Serverless Security: As serverless architectures grow in popularity, ensure the security of serverless functions, manage permissions carefully, and monitor for unusual activities.

Zero Trust Architecture: Adopt a zero-trust approach to security, where no entity is trusted by default, and continuous verification is required for access.

Collaboration with Blue Teams

Effective cloud security requires close collaboration between red and blue teams. Red teamers provide insights into potential vulnerabilities and attack vectors, while blue teams use this information to strengthen defenses and improve detection and response capabilities.

Joint Exercises: Conduct joint red and blue team exercises to simulate attacks and improve defensive strategies. This collaboration fosters a proactive security culture and enhances overall security posture.

Data Privacy Regulations: Ensure compliance with data privacy regulations such as GDPR, CCPA, and HIPAA when conducting red teaming exercises. Obtain necessary permissions and avoid accessing or exfiltrating real sensitive data.

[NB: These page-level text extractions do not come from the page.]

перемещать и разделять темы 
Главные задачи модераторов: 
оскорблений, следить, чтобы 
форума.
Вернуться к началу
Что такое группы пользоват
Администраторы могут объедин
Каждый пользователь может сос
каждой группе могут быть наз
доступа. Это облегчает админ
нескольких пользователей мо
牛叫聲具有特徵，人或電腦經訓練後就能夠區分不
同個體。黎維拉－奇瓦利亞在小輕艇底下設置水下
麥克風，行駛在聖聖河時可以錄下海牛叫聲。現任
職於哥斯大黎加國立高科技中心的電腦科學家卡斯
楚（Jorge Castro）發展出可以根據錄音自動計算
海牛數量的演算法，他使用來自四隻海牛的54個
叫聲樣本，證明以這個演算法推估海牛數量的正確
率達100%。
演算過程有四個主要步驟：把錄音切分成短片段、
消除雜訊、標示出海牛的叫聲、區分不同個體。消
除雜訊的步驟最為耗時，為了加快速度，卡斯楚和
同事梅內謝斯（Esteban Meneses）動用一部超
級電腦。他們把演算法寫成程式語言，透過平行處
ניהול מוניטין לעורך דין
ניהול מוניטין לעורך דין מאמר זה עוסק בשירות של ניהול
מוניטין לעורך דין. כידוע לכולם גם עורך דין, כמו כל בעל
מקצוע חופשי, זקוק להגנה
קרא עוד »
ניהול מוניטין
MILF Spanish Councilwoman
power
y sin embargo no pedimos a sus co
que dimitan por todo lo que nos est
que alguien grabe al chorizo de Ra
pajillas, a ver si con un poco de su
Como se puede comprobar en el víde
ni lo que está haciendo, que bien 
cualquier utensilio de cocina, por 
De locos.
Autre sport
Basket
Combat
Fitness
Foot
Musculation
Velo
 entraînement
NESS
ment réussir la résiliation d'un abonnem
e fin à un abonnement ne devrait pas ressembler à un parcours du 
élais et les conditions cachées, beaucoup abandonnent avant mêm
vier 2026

Cloud Provider Policies: Familiarize yourself with the acceptable use policies and guidelines of cloud service providers to avoid violating terms of service during red teaming activities.


Cloud red teaming is a vital component of modern security assessments, enabling organizations to identify and mitigate vulnerabilities within their cloud environments. By understanding the unique attack vectors and techniques associated with cloud platforms like AWS, Azure, and GCP, red teamers can provide valuable insights into the effectiveness of cloud security controls and incident response capabilities.

Despite its importance, cloud red teaming is often overlooked in real-world scenarios. Organizations must prioritize these assessments to stay ahead of evolving threats and ensure the security of their cloud infrastructure. Through comprehensive cloud red teaming exercises, organizations can achieve enhanced security posture, improved incident response, regulatory compliance, and significant cost savings.

In summary, cloud red teaming should be an integral part of any organization's security strategy, providing a realistic evaluation of their cloud defenses and helping them prepare for the sophisticated attacks of tomorrow.